Now these statements are true. Good internal audit is none of these things, that’s because good internal audit is good internal audit. Internal auditing is sufficient in its own right. Good internal audit is neither consultancy, nor financial statements auditing, nor risk management nor compliance.
Good internal audit has none of the flaws of these practices nor is it specifically designed to be pale imitations of them. Take consulting. Let’s define that negatively. Consulting is non risk based, dependent on management, lacking independence and objectivity (no consultant I know ever went against their paymasters), lacking a systematic process of application, with a poor record of gaining a disciplined evidence base and absent of critical quality assurance both internally and to objective international standards and without the right of reporting to the governing body of organisations or their audit committees to ensure their work is acted upon, considered and the organisation they serve improved. There, how about that for negative definition! So why do internal auditors define anything thoughtful, well argued, complex and nuanced and getting to a heart of a business that the auditor will know well, as being ‘consultancy’.
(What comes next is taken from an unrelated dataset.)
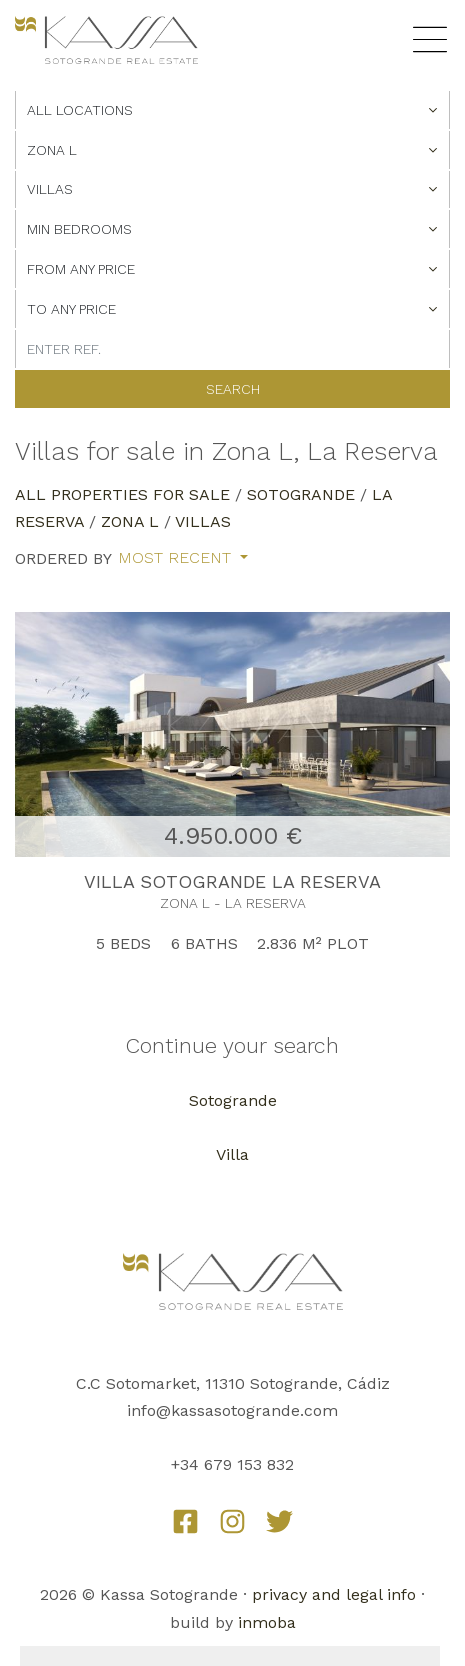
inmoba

Similarly at the other end. Compliance. Let’s define this as mindless and uncritical policing and ticking of low-level operational controls with a lack of regard to the context, strategy and risk appetite of the business and without the disciplined, risk-based, systematic analysis of the whole of the organisation and the people that deliver it, without a route of guaranteed reporting to the board and audit committee to make change and recommendations happen.
Or my particular favourite. Let’s define external audit: an elaborate verification of the veracity of a single document per annum irrespective of the value of that document to the business or its stakeholders, against a set of ever more complex and unhelpful rules with some non business-related, non risk-based compliance controls advice over the production of that financial statement without any regard to the underlying business model or risk except, for a bland statement that the business will exist in 12 months’ time.
Now of course none of these characterisations is entirely accurate. Consultancy can be helpful, many external auditors try to bring value well outside of their remit and report on the regularity of funds’ use as well, and compliance can be key to some businesses’ survival. It illustrates though how far internal audit as a profession has to go before it feels comfortable in its own skin.
Internal audit has some great things to commend it and being an internal auditor is increasingly important as business practice, and its ethical, moral and effective delivery seem ever more challenging. Only this week we learn that G4S has allegedly made up the qualifications of the staff it has managed to find. A good internal auditor could and would have picked this up and dealt with it (I have no knowledge over G4S’s IA arrangements, perhaps they did and were ignored). Good internal audit is good internal audit, it is thoughtful, independent (in attitude not appearance) and critically supportive of the management and governing teams it works for. We are a chartered profession (in the UK) now. So let’s build on that and make a real difference to the organisations we work with and in turn, the societies and markets in which they work, and be proud to make that contribution.